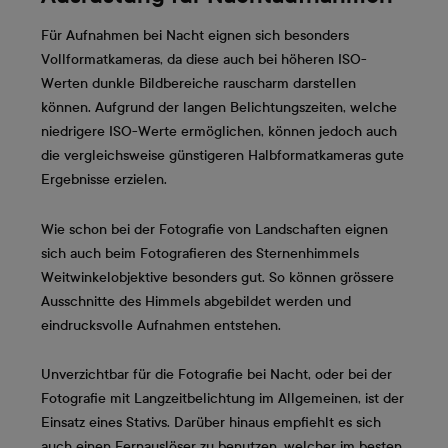
Für Aufnahmen bei Nacht eignen sich besonders
Vollformatkameras, da diese auch bei höheren ISO-
Werten dunkle Bildbereiche rauscharm darstellen
können. Aufgrund der langen Belichtungszeiten, welche
niedrigere ISO-Werte ermöglichen, können jedoch auch
die vergleichsweise günstigeren Halbformatkameras gute
Ergebnisse erzielen.
Wie schon bei der Fotografie von Landschaften eignen
sich auch beim Fotografieren des Sternenhimmels
Weitwinkelobjektive besonders gut. So können grössere
Ausschnitte des Himmels abgebildet werden und
eindrucksvolle Aufnahmen entstehen.
Unverzichtbar für die Fotografie bei Nacht, oder bei der
Fotografie mit Langzeitbelichtung im Allgemeinen, ist der
Einsatz eines Stativs. Darüber hinaus empfiehlt es sich
auch einen Fernauslöser zu benutzen, welcher im besten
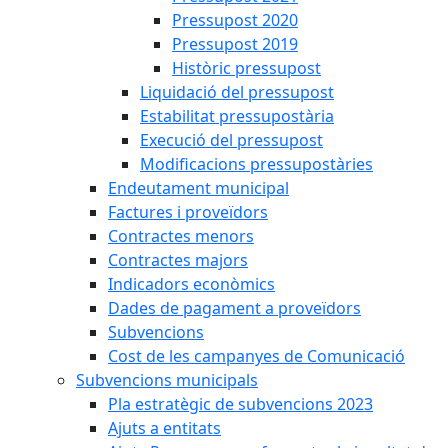
Pressupost 2020
Pressupost 2019
Històric pressupost
Liquidació del pressupost
Estabilitat pressupostària
Execució del pressupost
Modificacions pressupostàries
Endeutament municipal
Factures i proveïdors
Contractes menors
Contractes majors
Indicadors econòmics
Dades de pagament a proveïdors
Subvencions
Cost de les campanyes de Comunicació
Subvencions municipals
Pla estratègic de subvencions 2023
Ajuts a entitats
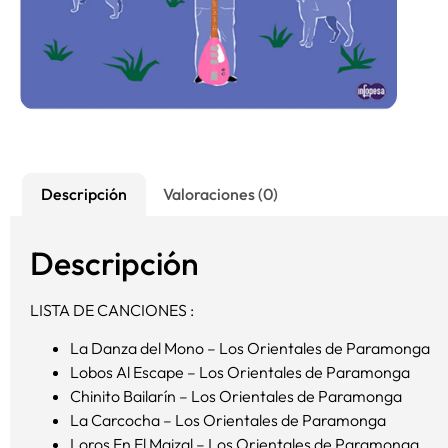
Descripción
Valoraciones (0)
Descripción
LISTA DE CANCIONES :
La Danza del Mono – Los Orientales de Paramonga
Lobos Al Escape – Los Orientales de Paramonga
Chinito Bailarín – Los Orientales de Paramonga
La Carcocha – Los Orientales de Paramonga
Loros En El Maizal – Los Orientales de Paramonga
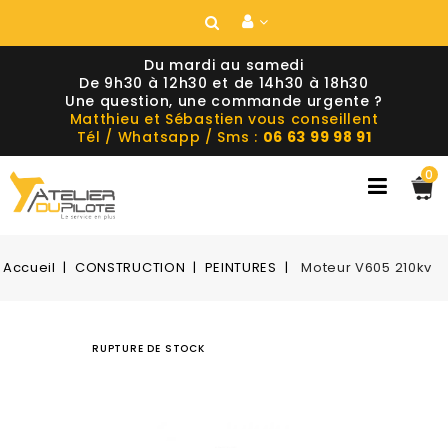
Du mardi au samedi
De 9h30 à 12h30 et de 14h30 à 18h30
Une question, une commande urgente ?
Matthieu et Sébastien vous conseillent
Tél / Whatsapp / Sms :
06 63 99 98 91
0
Accueil
CONSTRUCTION
PEINTURES
Moteur V605 210kv
RUPTURE DE STOCK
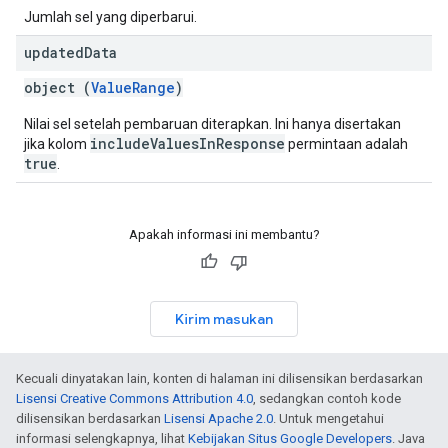
Jumlah sel yang diperbarui.
updated
Data
object (
ValueRange
)
Nilai sel setelah pembaruan diterapkan. Ini hanya disertakan
includeValuesInResponse
jika kolom
permintaan adalah
true
.
Apakah informasi ini membantu?
Kirim masukan
Kecuali dinyatakan lain, konten di halaman ini dilisensikan berdasarkan
Lisensi Creative Commons Attribution 4.0
, sedangkan contoh kode
dilisensikan berdasarkan
Lisensi Apache 2.0
. Untuk mengetahui
informasi selengkapnya, lihat
Kebijakan Situs Google Developers
. Java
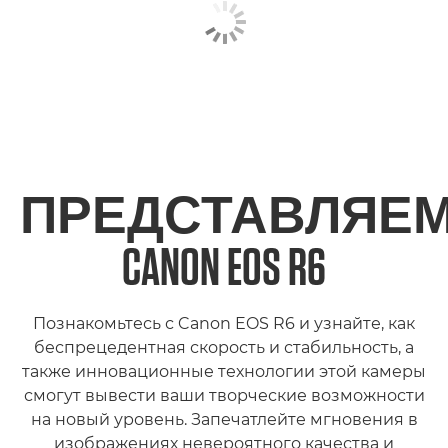
ПРЕДСТАВЛЯЕ
CANON EOS R6
Познакомьтесь с Canon EOS R6 и узнайте, как
беспрецедентная скорость и стабильность, а
также инновационные технологии этой камеры
смогут вывести ваши творческие возможности
на новый уровень. Запечатлейте мгновения в
изображениях невероятного качества и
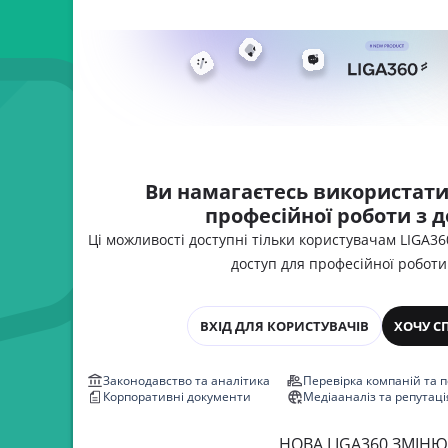
державної
Ви намагаєтесь використати
професійної роботи з 
Ці можливості доступні тільки користувачам LIGA3
доступ для професійної роботи
ВХІД ДЛЯ КОРИСТУВАЧІВ
ХОЧУ С
Законодавство та аналітика
Перевірка компаній та 
Корпоративні документи
Медіааналіз та репутаці
НОВА LIGA360 ЗМІНЮ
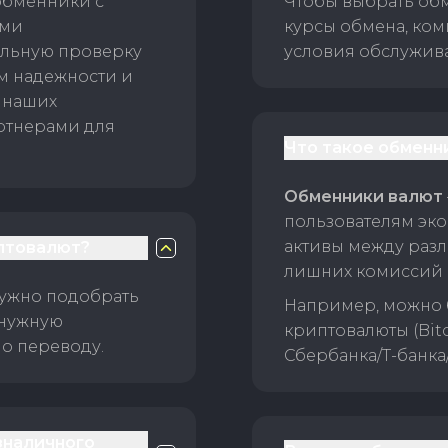
обменники с
Чтобы выбрать об
ами
курсы обмена, ком
ельную проверку
условия обслужив
ам надежности и
 наших
ртнерами для
Что такое обменн
Обменники валют
пользователям эко
активы между раз
птовалют?
лишних комиссий 
нужно подобрать
Например, можно 
 нужную
криптовалюты (Bitc
о переводу.
Сбербанка/Т-банка
зналичного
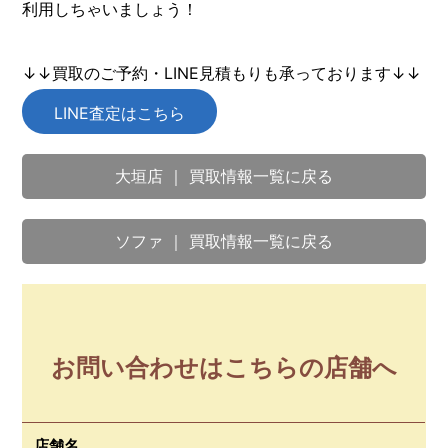
利用しちゃいましょう！
↓↓買取のご予約・LINE見積もりも承っております↓↓
LINE査定はこちら
大垣店 ｜ 買取情報一覧に戻る
ソファ ｜ 買取情報一覧に戻る
お問い合わせはこちらの店舗へ
店舗名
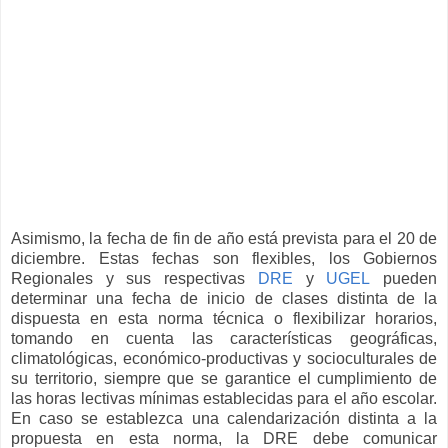
Asimismo, la fecha de fin de año está prevista para el 20 de
diciembre. Estas fechas son flexibles, los Gobiernos
Regionales y sus respectivas
DRE
y
UGEL
pueden
determinar una fecha de inicio de clases distinta de la
dispuesta en esta norma técnica o flexibilizar horarios,
tomando en cuenta las características geográficas,
climatológicas, económico-productivas y socioculturales de
su territorio, siempre que se garantice el cumplimiento de
las horas lectivas mínimas establecidas para el año escolar.
En caso se establezca una calendarización distinta a la
propuesta en esta norma, la DRE debe comunicar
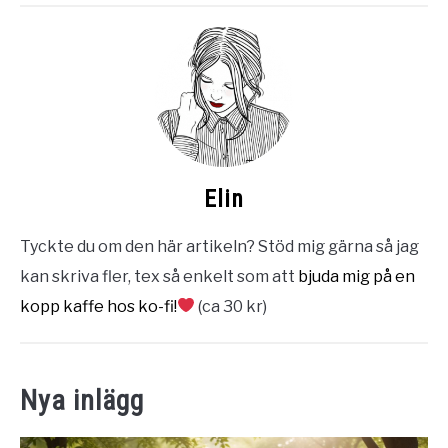
Elin
Tyckte du om den här artikeln? Stöd mig gärna så jag
kan skriva fler, tex så enkelt som att
bjuda mig på en
kopp kaffe hos ko-fi!
(ca 30 kr)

************

WHAT YOU SHOULD DO = From the data above, work out how many lines contain the string "eignen" and reply with only the number.

ANSWER TO THE EXERCISE = 2